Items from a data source
......
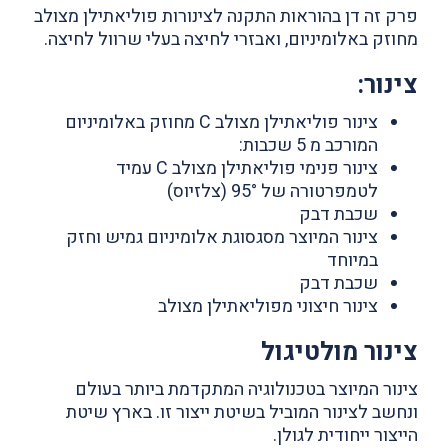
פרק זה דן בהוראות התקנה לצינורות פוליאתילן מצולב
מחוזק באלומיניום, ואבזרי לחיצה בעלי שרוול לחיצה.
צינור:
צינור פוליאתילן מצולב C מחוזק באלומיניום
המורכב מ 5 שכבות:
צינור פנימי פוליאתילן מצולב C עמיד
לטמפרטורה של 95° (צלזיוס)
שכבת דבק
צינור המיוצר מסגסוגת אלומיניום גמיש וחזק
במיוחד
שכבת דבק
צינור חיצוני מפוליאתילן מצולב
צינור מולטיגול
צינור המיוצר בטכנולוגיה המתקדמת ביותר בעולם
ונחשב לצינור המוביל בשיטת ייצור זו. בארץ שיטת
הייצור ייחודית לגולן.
......
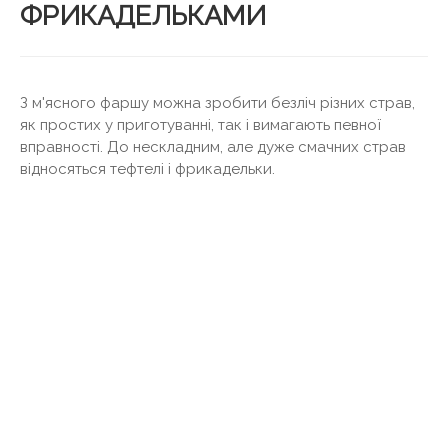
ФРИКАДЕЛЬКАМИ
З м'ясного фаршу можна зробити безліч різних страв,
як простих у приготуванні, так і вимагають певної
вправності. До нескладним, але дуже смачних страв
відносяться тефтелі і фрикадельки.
......
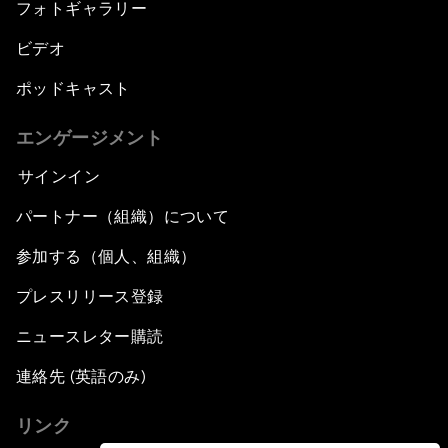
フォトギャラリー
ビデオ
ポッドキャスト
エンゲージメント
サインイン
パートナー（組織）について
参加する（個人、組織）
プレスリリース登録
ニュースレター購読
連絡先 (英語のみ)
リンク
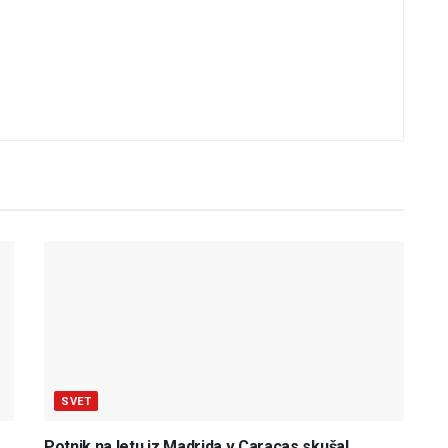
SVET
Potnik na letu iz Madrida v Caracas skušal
......
**TASK TO CARRY OUT**. Your answer should consist only of the lines above between the line holding "פרק זה דן בהוראות" and the line holding "הייצור ייחודית לגולן.", inclusive, each transcribed exactly.

**EXERCISE ANSWER**.
פרק זה דן בהוראות התקנה לצינורות פוליאתילן מצולב
מחוזק באלומיניום, ואבזרי לחיצה בעלי שרוול לחיצה.
צינור:
צינור פוליאתילן מצולב C מחוזק באלומיניום
המורכב מ 5 שכבות:
צינור פנימי פוליאתילן מצולב C עמיד
לטמפרטורה של 95° (צלזיוס)
שכבת דבק
צינור המיוצר מסגסוגת אלומיניום גמיש וחזק
במיוחד
שכבת דבק
צינור חיצוני מפוליאתילן מצולב
צינור מולטיגול
צינור המיוצר בטכנולוגיה המתקדמת ביותר בעולם
ונחשב לצינור המוביל בשיטת ייצור זו. בארץ שיטת
הייצור ייחודית לגולן.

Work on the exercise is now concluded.